(Provided information begins)
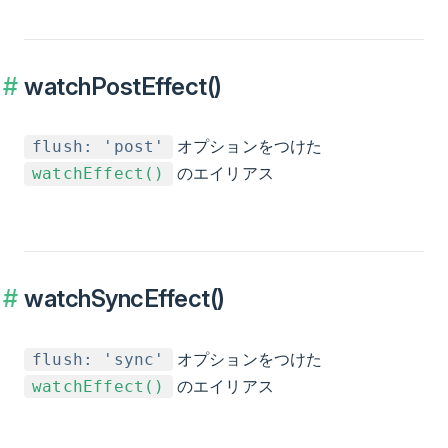
watchPostEffect()
オプションをつけた
flush: 'post'
のエイリアス
watchEffect()
watchSyncEffect()
オプションをつけた
flush: 'sync'
のエイリアス
watchEffect()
(Provided information ends)
# Exercise brief
Print the records exactly, every one. Leave out the pictures.

# Exercise output
watchPostEffect()
オプションをつけた
flush: 'post'
のエイリアス
watchEffect()
watchSyncEffect()
オプションをつけた
flush: 'sync'
のエイリアス
watchEffect()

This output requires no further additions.